◆ **Given records**:
---

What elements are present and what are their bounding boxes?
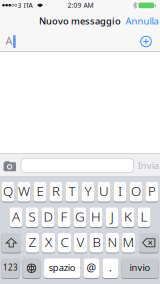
button[interactable]: Z	[26, 232, 39, 253]
staticText: A:	[6, 33, 16, 48]
staticText: .	[109, 260, 112, 275]
button[interactable]: F	[58, 207, 70, 228]
staticText: X	[45, 233, 52, 251]
staticText: E	[36, 182, 44, 200]
button[interactable]: spazio	[44, 258, 80, 278]
button[interactable]: U	[98, 182, 110, 202]
button[interactable]: @	[84, 258, 100, 278]
button[interactable]: N	[106, 232, 119, 253]
button[interactable]: V	[74, 232, 87, 253]
staticText: spazio	[49, 261, 76, 274]
button[interactable]: Message field	[21, 158, 134, 173]
button[interactable]: invio	[122, 258, 158, 278]
staticText: Annulla	[126, 15, 158, 27]
button[interactable]: .	[102, 258, 118, 278]
staticText: O	[131, 182, 141, 200]
button[interactable]: X	[42, 232, 55, 253]
button[interactable]: K	[122, 207, 134, 228]
button[interactable]: J	[106, 207, 118, 228]
staticText: V	[76, 233, 84, 251]
button[interactable]: P	[146, 182, 158, 202]
staticText: Nuovo messaggio	[39, 15, 121, 27]
button[interactable]: O	[130, 182, 142, 202]
staticText: L	[140, 208, 148, 225]
staticText: 2:09 AM	[68, 1, 94, 10]
staticText: Z	[28, 233, 36, 251]
staticText: F	[60, 208, 68, 225]
button[interactable]: Camera	[3, 160, 16, 171]
staticText: S	[28, 208, 36, 225]
button[interactable]: L	[138, 207, 150, 228]
staticText: G	[75, 208, 85, 225]
button[interactable]: Q	[2, 182, 14, 202]
button[interactable]: Invia	[138, 159, 159, 172]
button[interactable]: Annulla	[126, 15, 158, 27]
button[interactable]: S	[26, 207, 38, 228]
button[interactable]: A	[10, 207, 22, 228]
staticText: Y	[84, 182, 92, 200]
button[interactable]: D	[42, 207, 54, 228]
staticText: I	[118, 182, 122, 200]
staticText: B	[92, 233, 100, 251]
staticText: D	[44, 208, 52, 225]
button[interactable]: I	[114, 182, 126, 202]
staticText: P	[148, 182, 156, 200]
button[interactable]: E	[34, 182, 46, 202]
button[interactable]: Y	[82, 182, 94, 202]
button[interactable]: B	[90, 232, 103, 253]
button[interactable]: R	[50, 182, 62, 202]
staticText: N	[108, 233, 118, 251]
staticText: 3 ITA	[18, 1, 32, 10]
staticText: W	[18, 182, 30, 200]
button[interactable]: M	[122, 232, 135, 253]
button[interactable]: 123	[2, 258, 20, 278]
staticText: C	[60, 233, 68, 251]
button[interactable]: globe	[22, 258, 40, 278]
staticText: A	[12, 208, 20, 225]
button[interactable]: T	[66, 182, 78, 202]
staticText: invio	[130, 261, 150, 274]
staticText: @	[86, 260, 96, 275]
staticText: 123	[3, 262, 18, 273]
staticText: J	[110, 208, 114, 225]
button[interactable]: H	[90, 207, 102, 228]
button[interactable]: shift	[2, 232, 21, 253]
staticText: K	[124, 208, 132, 225]
staticText: H	[91, 208, 101, 225]
staticText: Q	[3, 182, 13, 200]
button[interactable]: G	[74, 207, 86, 228]
button[interactable]: Add contact	[140, 36, 152, 47]
staticText: U	[99, 182, 109, 200]
button[interactable]: delete	[139, 232, 158, 253]
staticText: R	[52, 182, 60, 200]
staticText: M	[122, 233, 134, 251]
button[interactable]: W	[18, 182, 30, 202]
staticText: T	[68, 182, 76, 200]
staticText: Invia	[138, 159, 159, 172]
button[interactable]: C	[58, 232, 71, 253]
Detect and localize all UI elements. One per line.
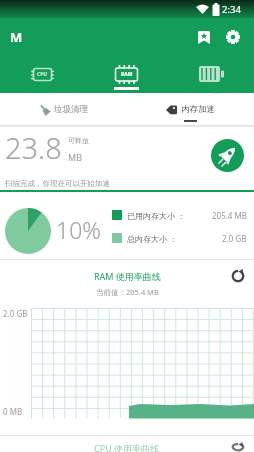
staticText: M (10, 28, 23, 46)
staticText: RAM 使用率曲线 (94, 270, 161, 282)
staticText: 垃圾清理 (54, 104, 88, 115)
staticText: 扫描完成，你现在可以开始加速 (5, 179, 110, 188)
button[interactable] (194, 27, 214, 47)
button[interactable] (223, 27, 243, 47)
staticText: 10% (56, 214, 101, 245)
button[interactable] (211, 139, 244, 172)
staticText: 23.8 (5, 128, 62, 167)
staticText: MB (68, 151, 83, 163)
staticText: 2.0 GB (222, 233, 247, 243)
staticText: 当前值：205.4 MB (96, 287, 159, 297)
staticText: 0 MB (3, 406, 23, 417)
button[interactable]: CPU (0, 55, 84, 93)
staticText: RAM (121, 71, 133, 78)
staticText: 2:34 (222, 3, 241, 16)
staticText: 205.4 MB (212, 210, 247, 220)
button[interactable]: 垃圾清理 (0, 93, 127, 125)
staticText: 总内存大小 ： (127, 233, 178, 243)
staticText: CPU 使用率曲线 (94, 442, 160, 452)
button[interactable]: 内存加速 (127, 93, 254, 125)
staticText: 内存加速 (181, 104, 215, 115)
button[interactable] (231, 442, 245, 452)
staticText: 已用内存大小 ： (127, 210, 186, 220)
button[interactable]: RAM (84, 55, 169, 93)
button[interactable] (231, 269, 245, 283)
staticText: CPU (37, 71, 48, 78)
staticText: 可释放 (68, 136, 89, 145)
button[interactable] (169, 55, 254, 93)
staticText: 2.0 GB (3, 308, 28, 319)
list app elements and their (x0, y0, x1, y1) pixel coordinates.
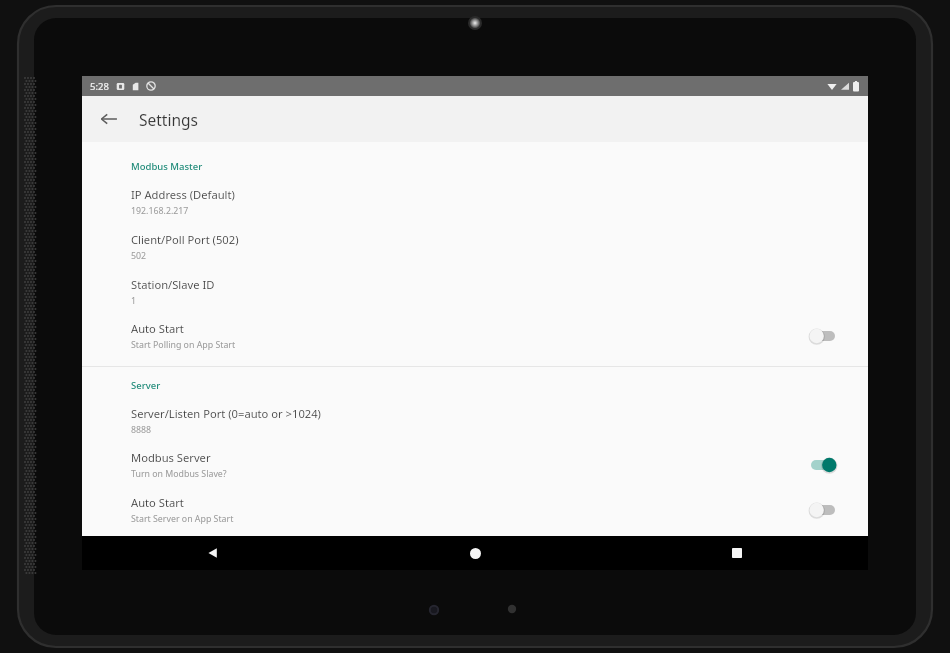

---

◆ **Problem details**:
Where a line of the data includes the string "their", list that line.

◆ **Exercise response**:
What elements are present and what are their bounding boxes?
list app elements and their (x0, y0, x1, y1) pixel coordinates.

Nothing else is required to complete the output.